(Items from a dataset)

■ ■ ■ ■ ■ ■ ■

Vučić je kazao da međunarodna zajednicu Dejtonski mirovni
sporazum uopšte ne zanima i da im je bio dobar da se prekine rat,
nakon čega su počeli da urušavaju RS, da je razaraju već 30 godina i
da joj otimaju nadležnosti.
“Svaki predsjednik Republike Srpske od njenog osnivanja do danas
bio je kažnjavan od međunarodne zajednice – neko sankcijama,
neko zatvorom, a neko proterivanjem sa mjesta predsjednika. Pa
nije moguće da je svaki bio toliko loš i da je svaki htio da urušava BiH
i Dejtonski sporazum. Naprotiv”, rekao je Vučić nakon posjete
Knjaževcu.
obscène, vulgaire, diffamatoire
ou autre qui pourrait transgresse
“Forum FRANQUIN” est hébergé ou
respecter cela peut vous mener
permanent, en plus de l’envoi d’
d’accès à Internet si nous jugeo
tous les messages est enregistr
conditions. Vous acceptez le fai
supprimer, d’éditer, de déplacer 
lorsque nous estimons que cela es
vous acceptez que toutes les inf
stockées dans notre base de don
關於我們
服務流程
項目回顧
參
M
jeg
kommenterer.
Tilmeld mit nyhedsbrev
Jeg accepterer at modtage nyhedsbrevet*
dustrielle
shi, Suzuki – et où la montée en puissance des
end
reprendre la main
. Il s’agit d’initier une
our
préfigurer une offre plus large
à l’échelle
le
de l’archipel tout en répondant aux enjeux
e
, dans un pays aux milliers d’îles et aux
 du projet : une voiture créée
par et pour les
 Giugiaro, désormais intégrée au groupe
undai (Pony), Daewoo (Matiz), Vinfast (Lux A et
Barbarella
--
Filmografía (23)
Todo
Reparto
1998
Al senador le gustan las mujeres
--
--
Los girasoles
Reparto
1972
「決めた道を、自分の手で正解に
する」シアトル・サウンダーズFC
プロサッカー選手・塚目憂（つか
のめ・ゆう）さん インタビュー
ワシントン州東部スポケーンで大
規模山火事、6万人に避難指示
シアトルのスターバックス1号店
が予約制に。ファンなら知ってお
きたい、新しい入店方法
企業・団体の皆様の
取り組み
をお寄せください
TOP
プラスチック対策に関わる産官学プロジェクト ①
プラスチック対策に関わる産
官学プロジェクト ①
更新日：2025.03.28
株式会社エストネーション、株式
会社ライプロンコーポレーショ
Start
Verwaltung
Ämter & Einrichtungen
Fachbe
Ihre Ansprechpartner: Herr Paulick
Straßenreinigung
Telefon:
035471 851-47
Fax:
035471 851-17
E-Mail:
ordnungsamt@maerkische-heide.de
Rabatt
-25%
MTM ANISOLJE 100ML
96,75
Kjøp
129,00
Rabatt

■ ■ ■ ■ ■ ■ ■

◆ **WHAT NEEDS TO BE DONE**
Transcribe every record exactly.

◆ **SOLUTION TO THE PROBLEM**
Vučić je kazao da međunarodna zajednicu Dejtonski mirovni
sporazum uopšte ne zanima i da im je bio dobar da se prekine rat,
nakon čega su počeli da urušavaju RS, da je razaraju već 30 godina i
da joj otimaju nadležnosti.
“Svaki predsjednik Republike Srpske od njenog osnivanja do danas
bio je kažnjavan od međunarodne zajednice – neko sankcijama,
neko zatvorom, a neko proterivanjem sa mjesta predsjednika. Pa
nije moguće da je svaki bio toliko loš i da je svaki htio da urušava BiH
i Dejtonski sporazum. Naprotiv”, rekao je Vučić nakon posjete
Knjaževcu.
obscène, vulgaire, diffamatoire
ou autre qui pourrait transgresse
“Forum FRANQUIN” est hébergé ou
respecter cela peut vous mener
permanent, en plus de l’envoi d’
d’accès à Internet si nous jugeo
tous les messages est enregistr
conditions. Vous acceptez le fai
supprimer, d’éditer, de déplacer 
lorsque nous estimons que cela es
vous acceptez que toutes les inf
stockées dans notre base de don
關於我們
服務流程
項目回顧
參
M
jeg
kommenterer.
Tilmeld mit nyhedsbrev
Jeg accepterer at modtage nyhedsbrevet*
dustrielle
shi, Suzuki – et où la montée en puissance des
end
reprendre la main
. Il s’agit d’initier une
our
préfigurer une offre plus large
à l’échelle
le
de l’archipel tout en répondant aux enjeux
e
, dans un pays aux milliers d’îles et aux
 du projet : une voiture créée
par et pour les
 Giugiaro, désormais intégrée au groupe
undai (Pony), Daewoo (Matiz), Vinfast (Lux A et
Barbarella
--
Filmografía (23)
Todo
Reparto
1998
Al senador le gustan las mujeres
--
--
Los girasoles
Reparto
1972
「決めた道を、自分の手で正解に
する」シアトル・サウンダーズFC
プロサッカー選手・塚目憂（つか
のめ・ゆう）さん インタビュー
ワシントン州東部スポケーンで大
規模山火事、6万人に避難指示
シアトルのスターバックス1号店
が予約制に。ファンなら知ってお
きたい、新しい入店方法
企業・団体の皆様の
取り組み
をお寄せください
TOP
プラスチック対策に関わる産官学プロジェクト ①
プラスチック対策に関わる産
官学プロジェクト ①
更新日：2025.03.28
株式会社エストネーション、株式
会社ライプロンコーポレーショ
Start
Verwaltung
Ämter & Einrichtungen
Fachbe
Ihre Ansprechpartner: Herr Paulick
Straßenreinigung
Telefon:
035471 851-47
Fax:
035471 851-17
E-Mail:
ordnungsamt@maerkische-heide.de
Rabatt
-25%
MTM ANISOLJE 100ML
96,75
Kjøp
129,00
Rabatt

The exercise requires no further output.